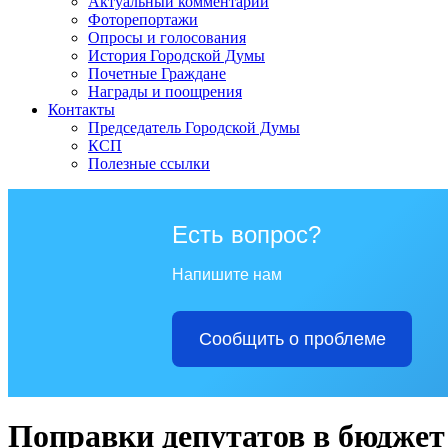
Актуальный комментарий
Фоторепортажи
Опросы и голосования
История Городской Думы
Почетные Граждане
Награды и поощрения
Контакты
Председатель Городской Думы
КСП
Полезные ссылки
Есть вопрос?
Напишите нам
Сообщить о проблеме
Поправки депутатов в бюджет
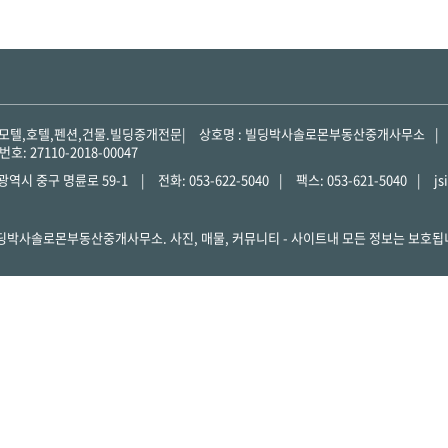
 모텔,호텔,펜션,건물.빌딩중개전문
상호명 : 빌딩박사솔로몬부동산중개사무소
: 27110-2018-00047
광역시 중구 명륜로 59-1
전화: 053-622-5040
팩스: 053-621-5040
js
 빌딩박사솔로몬부동산중개사무소. 사진, 매물, 커뮤니티 - 사이트내 모든 정보는 보호됩니다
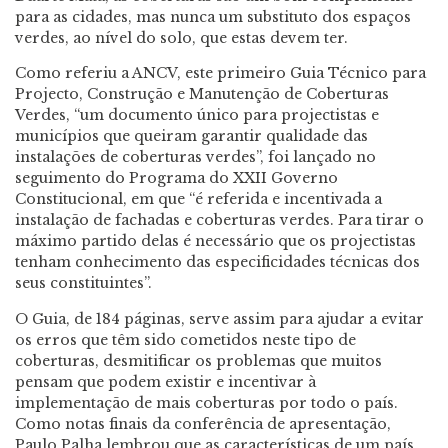
para as cidades, mas nunca um substituto dos espaços
verdes, ao nível do solo, que estas devem ter.
Como referiu a ANCV, este primeiro Guia Técnico para
Projecto, Construção e Manutenção de Coberturas
Verdes, “um documento único para projectistas e
municípios que queiram garantir qualidade das
instalações de coberturas verdes”, foi lançado no
seguimento do Programa do XXII Governo
Constitucional, em que “é referida e incentivada a
instalação de fachadas e coberturas verdes. Para tirar o
máximo partido delas é necessário que os projectistas
tenham conhecimento das especificidades técnicas dos
seus constituintes”.
O Guia, de 184 páginas, serve assim para ajudar a evitar
os erros que têm sido cometidos neste tipo de
coberturas, desmitificar os problemas que muitos
pensam que podem existir e incentivar à
implementação de mais coberturas por todo o país.
Como notas finais da conferência de apresentação,
Paulo Palha lembrou que as características de um país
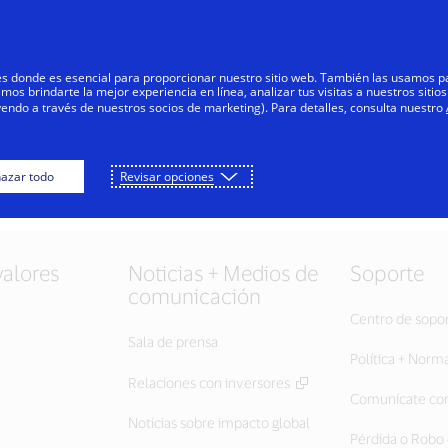
Saltar al contenido
Personas
Negocios
Innovadores
res donde es esencial para proporcionar nuestro sitio web. También las usamos p
s brindarte la mejor experiencia en línea, analizar tus visitas a nuestros sitios
yendo a través de nuestros socios de marketing). Para detalles, consulta nuestro
azar todo
Revisar opciones
valores
Noticias + Medios de
Soporte
comunicación
Centro de sopo
Sala de prensa
Política + Norm
Relaciones con inversores
Comunícate con
Noticias sobre impacto global
Pérdida o Robo 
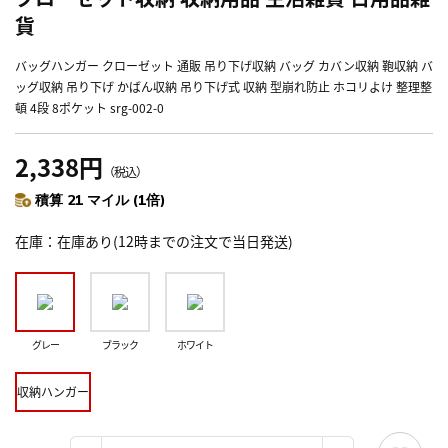
貨
バッグハンガー クローゼット 通販 吊り下げ収納 バッグ カバン収納 鞄収納 バ
ッグ収納 吊り下げ かばん収納 吊り下げ式 収納 型崩れ防止 ホコリよけ 整理整
頓 4段 8ポケット srg-002-0
2,338円
（税込）
積算 21 マイル (1倍)
在庫
在庫あり(12時までの注文で当日発送)
グレー
ブラック
ホワイト
収納ハンガー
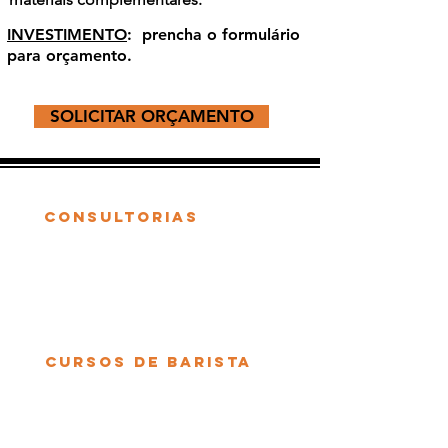
INVESTIMENTO
: prencha o formulário
para orçamento.
SOLICITAR ORÇAMENTO
ENCONTRE O QUE PRECISA
Consultorias
Consultoria de Cafés
Montagem de Cafeterias
Cursos de Barista
Curso Barista
Essencial
Curso Barista Empreendedor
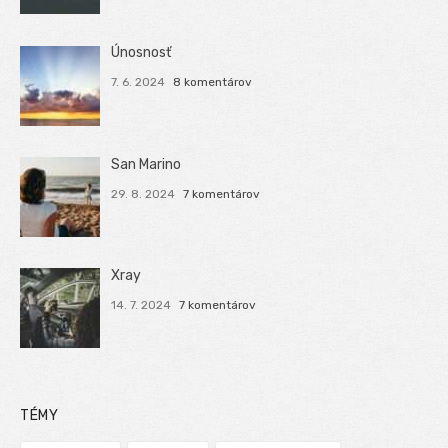
Únosnosť
7. 6. 2024
8 komentárov
San Marino
29. 8. 2024
7 komentárov
Xray
14. 7. 2024
7 komentárov
TÉMY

::::

Count every line in the preceding entries where the string "Думы" appears, then state only the total.

EXERCISE RESULT> 2